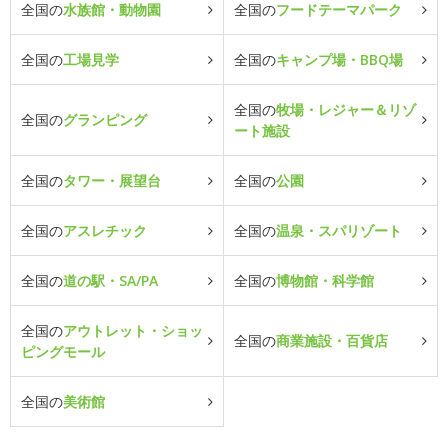
全国の
水族館・動物園
全国の
フードテーマパーク
全国の
工場見学
全国の
キャンプ場・BBQ場
全国の
牧場・レジャー＆リゾ
全国の
グランピング
ート施設
全国の
タワー・展望台
全国の
公園
全国の
アスレチック
全国の
温泉・スパリゾート
全国の
道の駅・SA/PA
全国の
博物館・科学館
全国の
アウトレット・ショッ
全国の
商業施設・百貨店
ピングモール
全国の
美術館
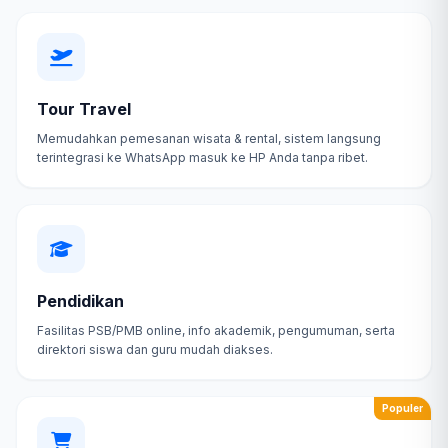
Tour Travel
Memudahkan pemesanan wisata & rental, sistem langsung
terintegrasi ke WhatsApp masuk ke HP Anda tanpa ribet.
Pendidikan
Fasilitas PSB/PMB online, info akademik, pengumuman, serta
direktori siswa dan guru mudah diakses.
Populer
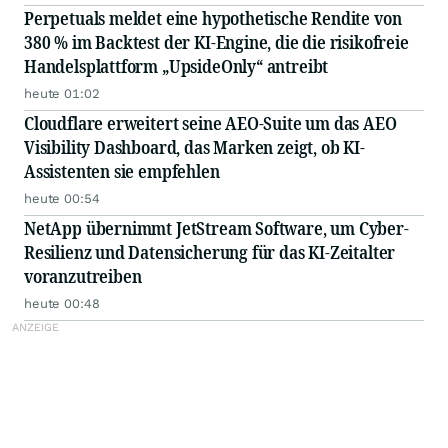
Perpetuals meldet eine hypothetische Rendite von
380 % im Backtest der KI-Engine, die die risikofreie
Handelsplattform „UpsideOnly“ antreibt
heute 01:02
Cloudflare erweitert seine AEO-Suite um das AEO
Visibility Dashboard, das Marken zeigt, ob KI-
Assistenten sie empfehlen
heute 00:54
NetApp übernimmt JetStream Software, um Cyber-
Resilienz und Datensicherung für das KI-Zeitalter
voranzutreiben
heute 00:48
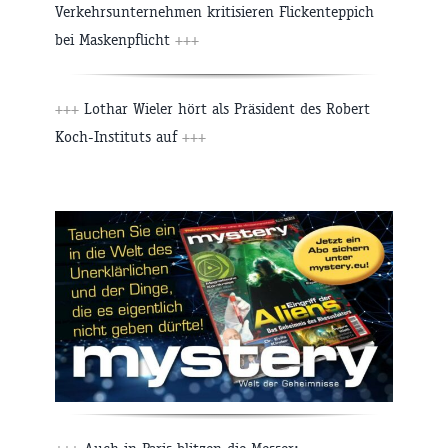
Verkehrsunternehmen kritisieren Flickenteppich
bei Maskenpflicht
+++
+++
Lothar Wieler hört als Präsident des Robert
Koch-Instituts auf
+++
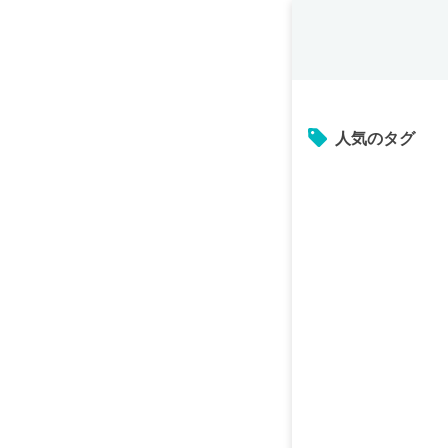
人気のタグ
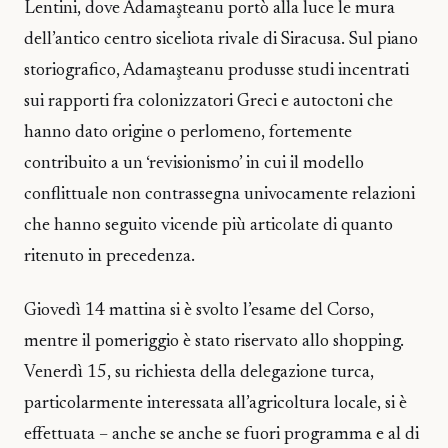
Lentini, dove Adamaşteanu portò alla luce le mura
dell’antico centro siceliota rivale di Siracusa. Sul piano
storiografico, Adamaşteanu produsse studi incentrati
sui rapporti fra colonizzatori Greci e autoctoni che
hanno dato origine o perlomeno, fortemente
contribuito a un ‘revisionismo’ in cui il modello
conflittuale non contrassegna univocamente relazioni
che hanno seguito vicende più articolate di quanto
ritenuto in precedenza.
Giovedì 14 mattina si è svolto l’esame del Corso,
mentre il pomeriggio è stato riservato allo shopping.
Venerdì 15, su richiesta della delegazione turca,
particolarmente interessata all’agricoltura locale, si è
effettuata – anche se anche se fuori programma e al di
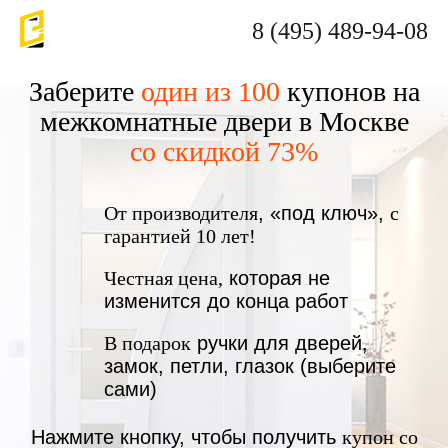
8 (495) 489-94-08
Заберите
один из 100
купонов на
межкомнатные двери в Москве
со скидкой 73%
От производителя
, «под ключ»,
с
гарантией 10 лет!
Честная цена,
которая не
изменится до конца работ
В подарок
ручки для дверей,
замок, петли, глазок (выберите
сами)
Нажмите кнопку, чтобы получить
купон со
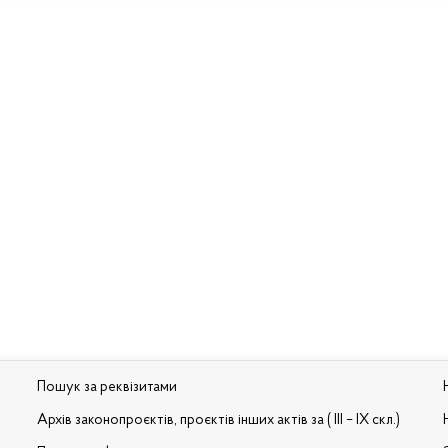
Пошук за реквізитами
Архів законопроєктів, проєктів інших актів за ( III – IX скл.)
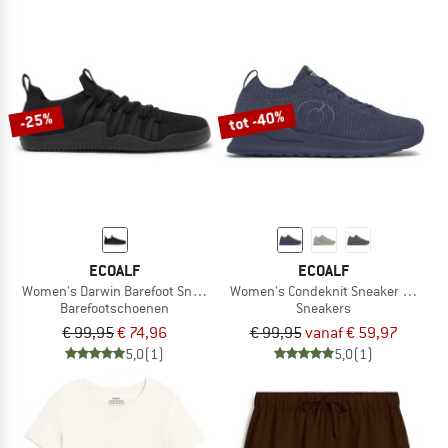
tot -40%
-25%
ECOALF
ECOALF
Women's Darwin Barefoot Sneaker
Women's Condeknit Sneaker Pigmen
Barefootschoenen
Sneakers
€ 99,95
€ 74,96
€ 99,95
vanaf € 59,97
5,0
(1)
5,0
(1)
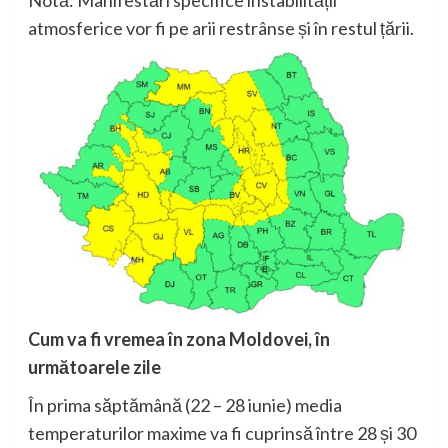
Notă: Manifestări specifice instabilității
atmosferice vor fi pe arii restrânse și în restul țării.
Cum va fi vremea în zona Moldovei, în
următoarele zile
În prima săptămână (22 – 28 iunie) media
temperaturilor maxime va fi cuprinsă între 28 și 30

-- Task prompt --
With pictures omitted, restate word for word every line above from the one containing "изменится до конца работ" to the end of the entries.

-- Solution to this problem --
изменится до конца работ
В подарок
ручки для дверей,
замок, петли, глазок (выберите
сами)
Нажмите кнопку, чтобы получить
купон со
Пошук за реквізитами
Архів законопроєктів, проєктів інших актів за ( III – IX скл.)
tot -40%
-25%
ECOALF
ECOALF
Women's Darwin Barefoot Sneaker
Women's Condeknit Sneaker Pigmen
Barefootschoenen
Sneakers
€ 99,95
€ 74,96
€ 99,95
vanaf € 59,97
5,0
(1)
5,0
(1)
Notă: Manifestări specifice instabilității
atmosferice vor fi pe arii restrânse și în restul țării.
Cum va fi vremea în zona Moldovei, în
următoarele zile
În prima săptămână (22 – 28 iunie) media
temperaturilor maxime va fi cuprinsă între 28 și 30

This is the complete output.